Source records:

────────────────────────────────────────

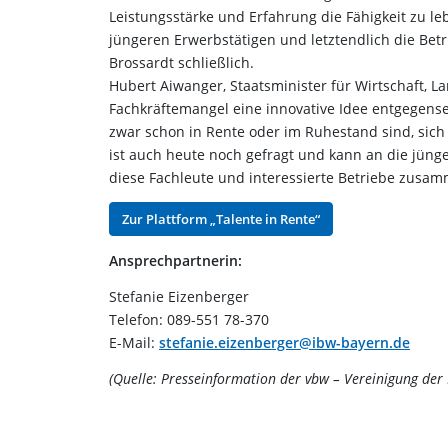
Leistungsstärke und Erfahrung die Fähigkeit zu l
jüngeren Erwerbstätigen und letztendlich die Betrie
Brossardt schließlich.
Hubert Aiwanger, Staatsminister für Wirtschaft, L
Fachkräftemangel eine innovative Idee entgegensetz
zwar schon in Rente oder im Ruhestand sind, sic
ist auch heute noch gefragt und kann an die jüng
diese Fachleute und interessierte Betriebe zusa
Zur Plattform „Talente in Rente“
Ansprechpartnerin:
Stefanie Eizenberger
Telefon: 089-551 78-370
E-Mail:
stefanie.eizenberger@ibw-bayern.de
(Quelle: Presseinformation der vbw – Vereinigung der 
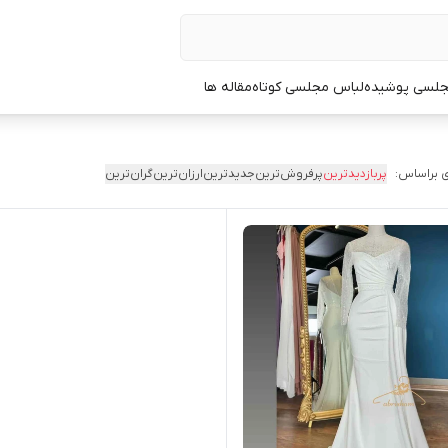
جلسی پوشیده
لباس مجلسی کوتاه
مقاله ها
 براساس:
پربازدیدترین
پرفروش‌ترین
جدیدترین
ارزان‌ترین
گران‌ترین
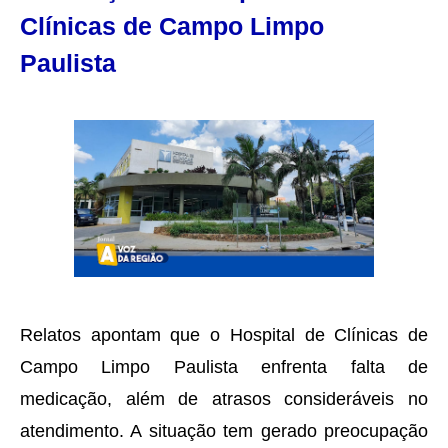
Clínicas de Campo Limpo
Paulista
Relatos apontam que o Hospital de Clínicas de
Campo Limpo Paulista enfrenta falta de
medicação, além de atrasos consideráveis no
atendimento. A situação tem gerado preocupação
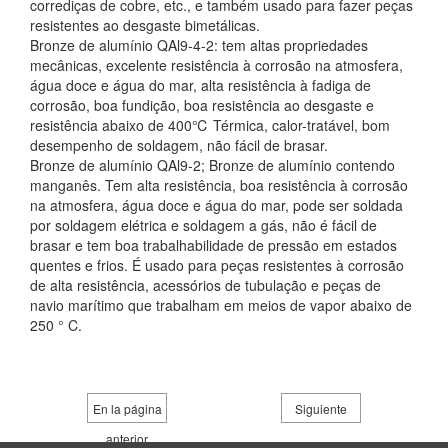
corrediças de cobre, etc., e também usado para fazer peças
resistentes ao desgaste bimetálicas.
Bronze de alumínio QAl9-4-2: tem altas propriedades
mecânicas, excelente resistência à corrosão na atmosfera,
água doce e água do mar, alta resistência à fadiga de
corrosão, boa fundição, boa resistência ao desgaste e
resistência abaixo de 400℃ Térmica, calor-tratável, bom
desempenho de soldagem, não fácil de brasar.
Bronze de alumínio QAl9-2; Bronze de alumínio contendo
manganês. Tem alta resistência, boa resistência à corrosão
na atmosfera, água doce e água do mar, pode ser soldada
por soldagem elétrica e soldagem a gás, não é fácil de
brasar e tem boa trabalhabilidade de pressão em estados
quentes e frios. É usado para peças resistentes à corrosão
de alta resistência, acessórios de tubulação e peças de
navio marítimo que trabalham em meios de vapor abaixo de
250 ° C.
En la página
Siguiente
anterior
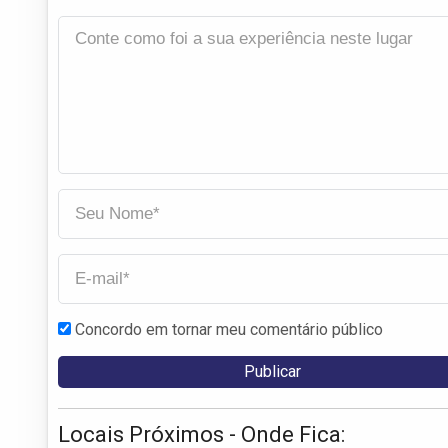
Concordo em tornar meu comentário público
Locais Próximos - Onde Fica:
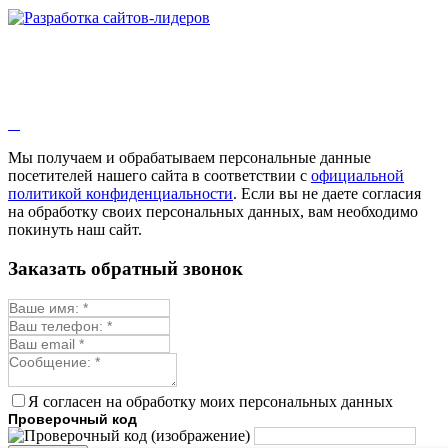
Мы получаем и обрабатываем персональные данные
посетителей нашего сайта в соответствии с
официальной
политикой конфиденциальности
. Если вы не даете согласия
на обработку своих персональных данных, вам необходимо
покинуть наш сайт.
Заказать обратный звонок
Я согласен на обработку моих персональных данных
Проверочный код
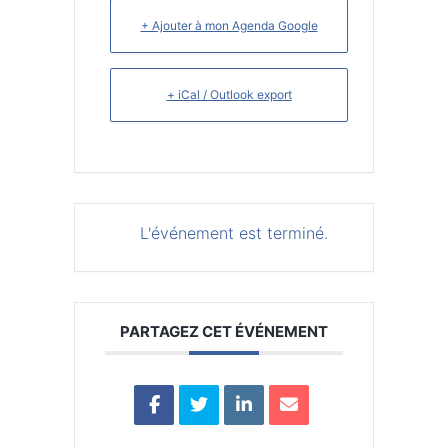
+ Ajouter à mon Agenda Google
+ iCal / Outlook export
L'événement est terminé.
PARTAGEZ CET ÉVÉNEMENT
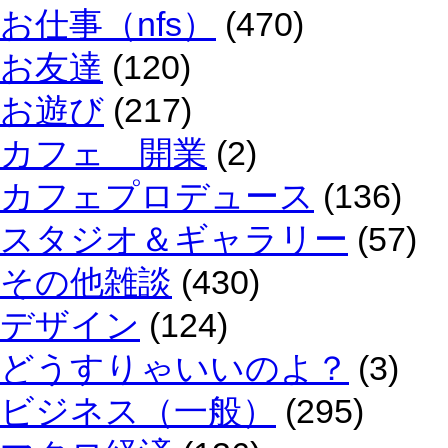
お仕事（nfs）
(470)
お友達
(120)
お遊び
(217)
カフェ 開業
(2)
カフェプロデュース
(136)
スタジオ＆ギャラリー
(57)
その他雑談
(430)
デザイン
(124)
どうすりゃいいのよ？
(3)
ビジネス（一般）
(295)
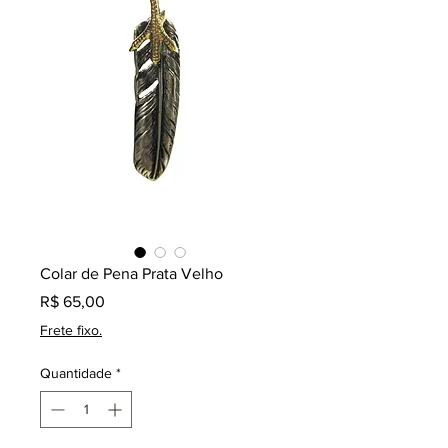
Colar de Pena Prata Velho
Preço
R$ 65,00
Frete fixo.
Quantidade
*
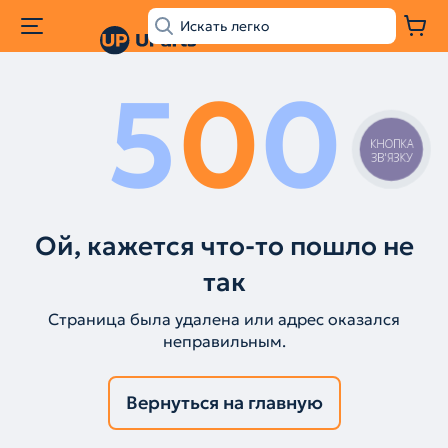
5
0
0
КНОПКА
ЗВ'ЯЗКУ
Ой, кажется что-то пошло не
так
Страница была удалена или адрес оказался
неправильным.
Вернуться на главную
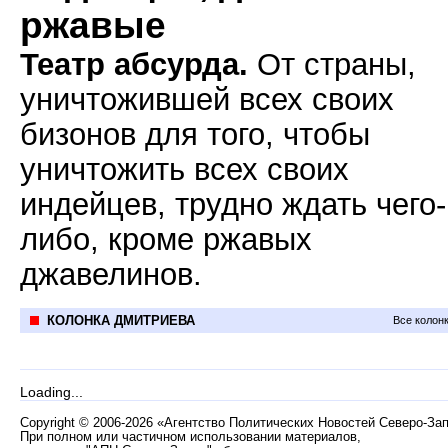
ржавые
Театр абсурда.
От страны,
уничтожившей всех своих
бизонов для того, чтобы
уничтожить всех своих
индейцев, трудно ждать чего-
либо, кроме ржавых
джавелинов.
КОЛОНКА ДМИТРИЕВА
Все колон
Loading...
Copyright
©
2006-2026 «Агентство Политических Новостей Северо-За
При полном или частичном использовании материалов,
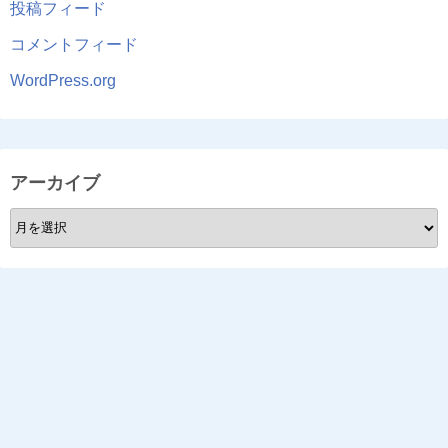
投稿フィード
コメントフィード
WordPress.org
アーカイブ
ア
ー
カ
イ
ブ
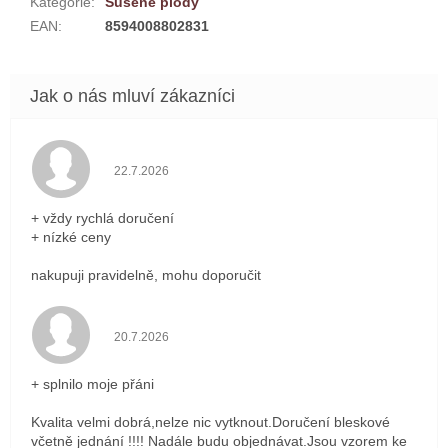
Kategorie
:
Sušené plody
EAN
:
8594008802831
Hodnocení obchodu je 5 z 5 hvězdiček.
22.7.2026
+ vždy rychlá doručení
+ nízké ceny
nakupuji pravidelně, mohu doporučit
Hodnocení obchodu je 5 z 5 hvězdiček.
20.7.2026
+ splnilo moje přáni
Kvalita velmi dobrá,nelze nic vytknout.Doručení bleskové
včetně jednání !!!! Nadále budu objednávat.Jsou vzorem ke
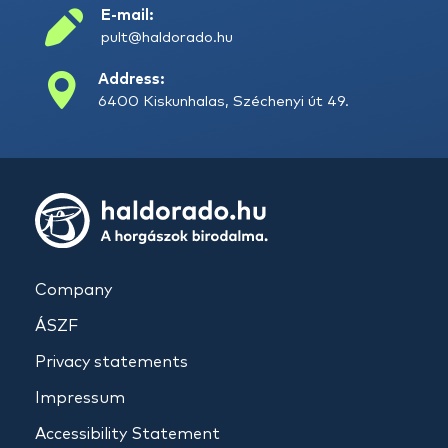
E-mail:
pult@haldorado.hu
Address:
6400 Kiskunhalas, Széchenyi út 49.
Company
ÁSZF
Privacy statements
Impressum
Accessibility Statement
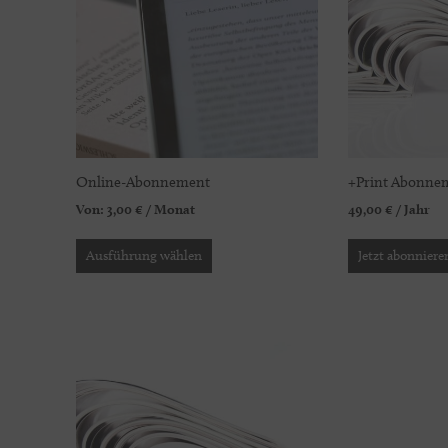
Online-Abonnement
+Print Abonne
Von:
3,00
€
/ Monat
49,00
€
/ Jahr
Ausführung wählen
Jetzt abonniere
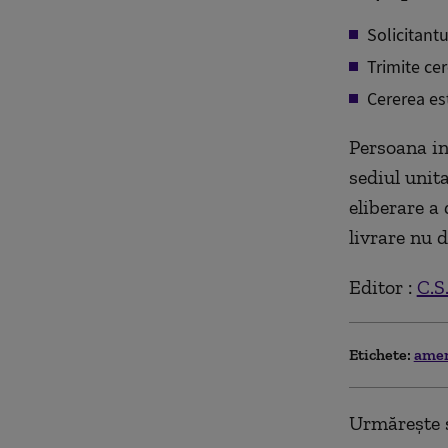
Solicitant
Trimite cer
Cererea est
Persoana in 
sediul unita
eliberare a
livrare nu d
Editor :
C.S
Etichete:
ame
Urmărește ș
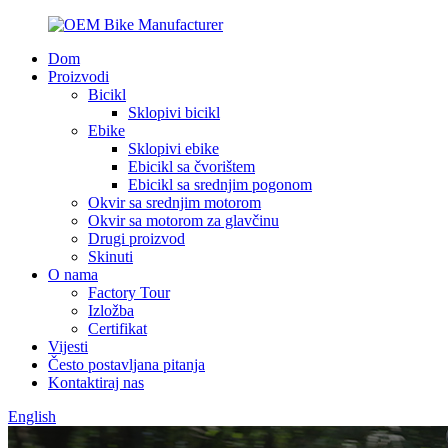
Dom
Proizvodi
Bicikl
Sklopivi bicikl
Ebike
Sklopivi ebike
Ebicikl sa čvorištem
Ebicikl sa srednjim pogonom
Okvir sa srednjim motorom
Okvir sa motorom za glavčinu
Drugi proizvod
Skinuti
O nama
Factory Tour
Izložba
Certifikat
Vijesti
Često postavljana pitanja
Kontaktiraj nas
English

────────────────────────────────────────

> **Your task**: In the entries above, find every line with the word "своих" and list it.

> **Your response**:
на обработку своих персональных данных, вам необходимо
уничтожившей всех своих
уничтожить всех своих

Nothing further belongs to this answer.